Laikliğin hakikat rejiminin temel önermelerinden birisi de dinlerin dogmatik olduğu, dini argümanların sadece mensupları için bağlayıcı olduğu, bu argümanların diğer dünya görüşlerine mensup insanlar için bir anlam ifade etmediği ve bu çerçevede siyasi tartışmalarda dini argümanlara başvurmanın anlamsız olduğudur. Bu yaklaşıma göre, filozof Richard Rorty'nin çokça atıfta bulunulan ifadesiyle din bir 'konuşma sonlandırıcı'dır (İngilizcesi 'conversation-stopper'). Ben bu argümanda da belirli bir gerçeklik payı buluyorum. Rorty'e cevap olmak üzere bir çok kişinin ifade ettiği gibi dini argümanlar homojen değildir, farklı dini argüman çeşitleri vardır fakat genel olarak bir dini hükmün aklen insanlara faydalarını göstermeye çalışmayan argümanlar konuşmaları sonlandırabilirler. Diğer taraftan, toplumsal fayda ve zararları ortaya konulan dini argümanlar illa ki konuşma sonlandırıcı değillerdir.

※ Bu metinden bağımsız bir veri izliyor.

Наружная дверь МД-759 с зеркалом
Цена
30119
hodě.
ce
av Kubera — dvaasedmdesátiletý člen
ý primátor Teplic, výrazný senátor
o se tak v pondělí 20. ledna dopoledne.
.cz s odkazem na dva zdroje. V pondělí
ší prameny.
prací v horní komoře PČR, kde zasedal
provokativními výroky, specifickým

Burada önemli olan, laik siyasi rejimlerin bize dinde olduğunu iddia ettikleri sorundan kurtarabileceklerini göstermeleridir. Laiklik demokrasinin garantisidir argümanında olduğu gibi eğer böyle bir şeyi gösteremiyorlarsa, insanlar laik rejim neden din devletine tercih edilir olsun sorusunu soracaklardır. Türkiye'de laiklik savunucuları kanun yapımında akla başvurulmasını ve dini argümanlardan dogmatik olmaları sebebiyle uzak durulmasını ifade ederler. Gerçekten kanun yapımında akla dayanılırsa sonlanmayan diyaloglara, müzakerelere ulaşmak mümkün müdür? Sadece akla dayanan argümanlar döngüsel değil midir? Filozof Charles Taylor'ın sorduğu gibi dini argümanları dışarda bıraktığımızda, sosyal ve siyasal konularda iki artı iki dörttür şeklinde mantık hatası işlemeyen herkesin kabul edeceği önermelerde bulunmak mümkün müdür? Eğer böyle bir şey mümkün değilse neden sadece dinin konuşmaları sonlandırıcı olduğunu iddia ediyoruz?

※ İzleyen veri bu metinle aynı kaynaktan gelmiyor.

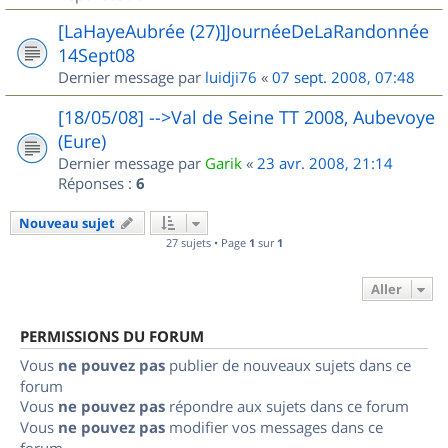
[LaHayeAubrée (27)]JournéeDeLaRandonnée
14Sept08
Dernier message par
luidji76
«
07 sept. 2008, 07:48
[18/05/08] -->Val de Seine TT 2008, Aubevoye
(Eure)
Dernier message par
Garik
«
23 avr. 2008, 21:14
Réponses :
6
Nouveau sujet
27 sujets • Page
1
sur
1
Aller
PERMISSIONS DU FORUM
Vous
ne pouvez pas
publier de nouveaux sujets dans ce
forum
Vous
ne pouvez pas
répondre aux sujets dans ce forum
Vous
ne pouvez pas
modifier vos messages dans ce
forum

TÜRKİYE'DEKİ TARTIŞMANIN KISIRDÖNGÜSÜ


Bu elbette ki büyük bir tartışma. Ama siyasi ideolojilere ve felsefe tarihine üstünkörü baktığınızda bile bu tezi sorgulamaya itecek bir çok veri bulmak mümkün.

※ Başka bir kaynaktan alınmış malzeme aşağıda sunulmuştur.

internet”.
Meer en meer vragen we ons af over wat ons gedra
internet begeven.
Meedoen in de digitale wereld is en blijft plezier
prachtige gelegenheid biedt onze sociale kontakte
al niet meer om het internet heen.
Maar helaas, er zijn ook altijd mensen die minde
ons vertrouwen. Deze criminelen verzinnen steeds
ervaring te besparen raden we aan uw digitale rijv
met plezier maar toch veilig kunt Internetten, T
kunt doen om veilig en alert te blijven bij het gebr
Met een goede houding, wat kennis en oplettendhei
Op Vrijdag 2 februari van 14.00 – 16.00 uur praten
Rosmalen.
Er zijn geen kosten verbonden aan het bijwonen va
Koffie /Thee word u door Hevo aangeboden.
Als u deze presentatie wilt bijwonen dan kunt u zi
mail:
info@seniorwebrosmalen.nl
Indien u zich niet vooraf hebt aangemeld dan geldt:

Vahyi dışlayan, sadece aklı referans alan felsefe ve siyasi ideolojiler tarihi birbirleriyle uzlaştırılması mümkün olmayan argümanlar tarihi. Ampirik bir gerçek olarak insanlar akıldan yola çıktığında benzer sonuçlara illa ki ulaşmamış. Birbiriyle telif edilmesi mümkün olmayan öneriler, argümanlar, sonuçlar çıkmış. Bu farklı ideolojilerin ve önerilerin sahipleri birbiriyle konuştuklarında da konuşmalar sonlanmış ve sonlanmaya devam ediyor. Bu sebepten ötürü bu durumun farkında olan John Rawls ya da Charles Taylor gibi liberal siyaset teorisyenleri vatandaşlarına hakkaniyetle muamele etmeyi amaçlayan bir devletin dini ya da seküler tüm tartışmalı dünya görüşlerine karşı eşit mesafede olmaya çabalaması gerektiğini ifade etmişlerdir (böyle bir şeyin mümkün olup olmadığı ayrı bir konu). Ya da bu iki düşünür de devletin dini ya da seküler bir dünya görüşünü resmi görüş olarak benimserse ortaya çıkacak sorunlara işaret etmişlerdir. Laik devletlerin akla vurgusu ve bu devletlerin din temelli kanun yapımının oluşturduğu sorunları aşacağı düşüncesi, tartışmalı seküler dünya görüşlerinin devlet tarafından benimsenmesinin ve yayılmasının dindar kitleler nezdinde oluşturacağı memnuniyetsizliklerin üstünü örtme ve bunları önemsizleştirme işlevi görüyor.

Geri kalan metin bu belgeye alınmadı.